Why. All models are flawed, some are useful. Kids learn mixing paints, that's useful for arts and crafts. Students learn more advanced models depending on their needs.
> Why. All models are flawed, some are useful. Kids learn mixing paints, that's useful for arts and crafts. Students learn more advanced models depending on their needs.
:) Partly-in-jest paraphrase: Most all models used in science education are needlessly ghastly flawed, leaving students and their teachers steeped in misconceptions. Some are useful - for important exams, or for collaborating with teachers in pretending topics are understood, though vanishingly few provide transferable or operational understanding, let alone integrated or interdisciplinary or rough-quantitative understanding. Students develop less dysfunctional understanding depending on their needs, which can be surprisingly limited. For examples, students empirically don't need to know the color of the Sun to be first-tier astronomy graduate students, nor the order-of-magnitude size of cells to be first-tier medical graduate students, so teaching the wrong color for the Sun, starting in K and continuing into undergrad intro astronomy, and teaching size/scale unsuccessfully from middle-school through undergrad, are in some sense not failing to meet student needs.

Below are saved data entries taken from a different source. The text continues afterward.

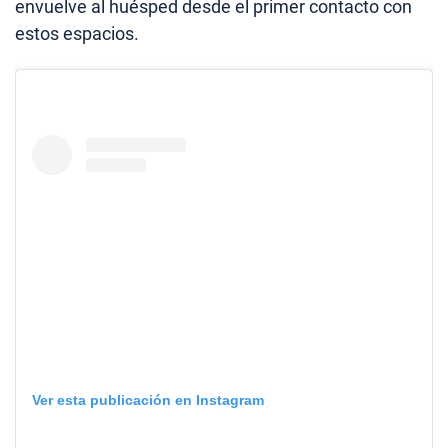
envuelve al huésped desde el primer contacto con
estos espacios.
Ver esta publicación en Instagram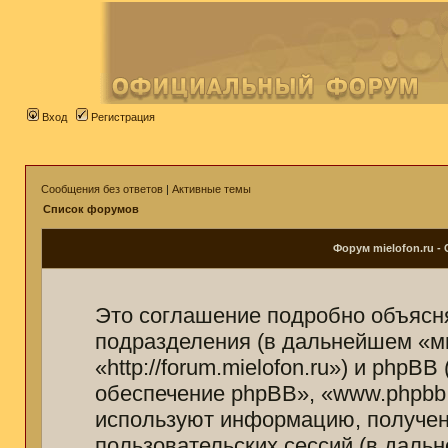
Вход
Регистрация
Сообщения без ответов
|
Активные темы
Список форумов
Форум mielofon.ru 
Это соглашение подробно объясняе
подразделения (в дальнейшем «мы
«http://forum.mielofon.ru») и php
обеспечение phpBB», «www.phpbb
используют информацию, получен
пользовательских сессий (в дал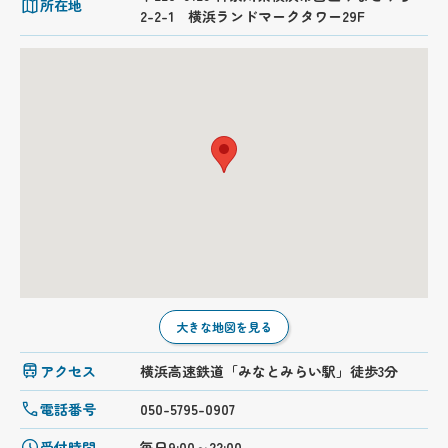
所在地
2-2-1 横浜ランドマークタワー29F
大きな地図を見る
アクセス
横浜高速鉄道「みなとみらい駅」徒歩3分
電話番号
050-5795-0907
受付時間
毎日9:00～22:00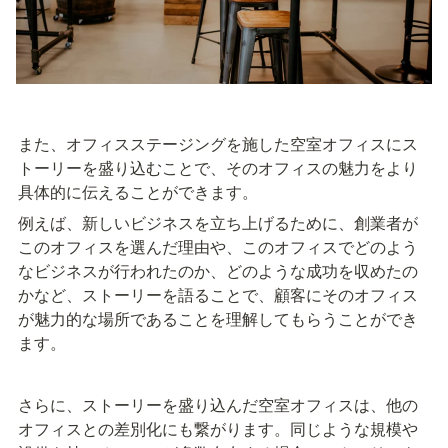
また、オフィスステージングを施した空室オフィスにス
トーリーを盛り込むことで、そのオフィスの魅力をより
具体的に伝えることができます。
例えば、新しいビジネスを立ち上げるために、創業者が
このオフィスを選んだ理由や、このオフィスでどのよう
なビジネスが行われたのか、どのような成功を収めたの
かなど、ストーリーを語ることで、顧客にそのオフィス
が魅力的な場所であることを理解してもらうことができ
ます。
さらに、ストーリーを盛り込んだ空室オフィスは、他の
オフィスとの差別化にも繋がります。同じような規模や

Shrug, ok. Also, it's unclear society needs, wants, or would appreciate, or even tolerate, students making sense of the physical world.

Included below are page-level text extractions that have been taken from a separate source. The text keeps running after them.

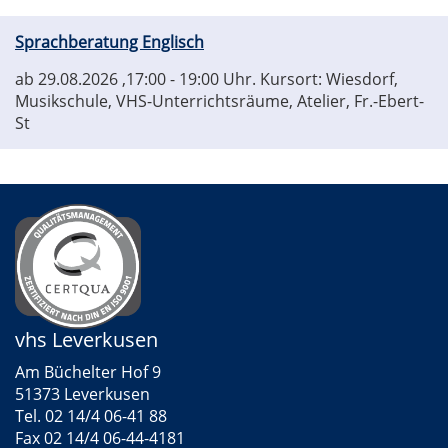
Sprachberatung Englisch
ab 29.08.2026
,17:00 - 19:00 Uhr. Kursort: Wiesdorf,
Musikschule, VHS-Unterrichtsräume, Atelier, Fr.-Ebert-
St
vhs Leverkusen
Am Büchelter Hof 9
51373 Leverkusen
Tel. 02 14/4 06-41 88
Fax 02 14/4 06-44-4181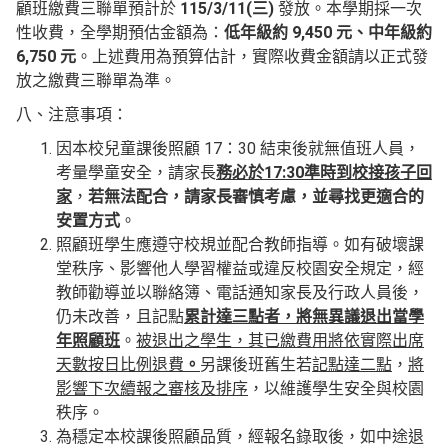
顧班繳費三聯單預計於
115/3/11(三)
發放。本學期採一次
性收費，全學期預估金額為：
低年級約 9,450 元、中年級約
6,750 元
。上述費用為預算估計，實際收費金額請以正式發
放之繳費三聯單為準。
八、注意事項：
因本校兒童課後照顧 17：30 結束後就無值班人員，
考量學童安全，請家長
務必於17:30準時到校接孩子回
家
，
若無法配合，請家長審慎考慮，並尋找更適合的
安置方式
。
照顧班學生應遵守校規並配合教師指導。如有破壞課
堂秩序、影響他人學習權益或違反校園安全規定，經
教師勸導並以聯絡簿、電話通知家長及行政人員後，
仍未改善，且記點
累計達三點者，將無異議退出當學
年照顧班
。
被退出之學生，其已繳費用將依實際出席
天數按日比例退費
。
另課後班舊生若
記點達二點
，
將
影響下次續報之審核及排序
，以維護學生安全與校園
秩序。
為穩定本校課後照顧品質，經報名錄取後，如中途退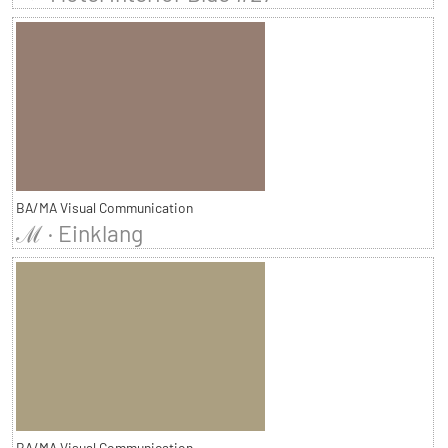
BA/MA Visual Communication
ℳ · Einklang
BA/MA Visual Communication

But... it can be fun, to at least discuss and explore, how we might go about it, were that an objective to be intensively pursued. No?
There are many intentional omissions because people can't afford to study too many years on a curriculum. If you're interested in exploring this issue, perhaps consider what priorities an education ministry would have. For most, knowledge is a means to an end, not an end unto itself.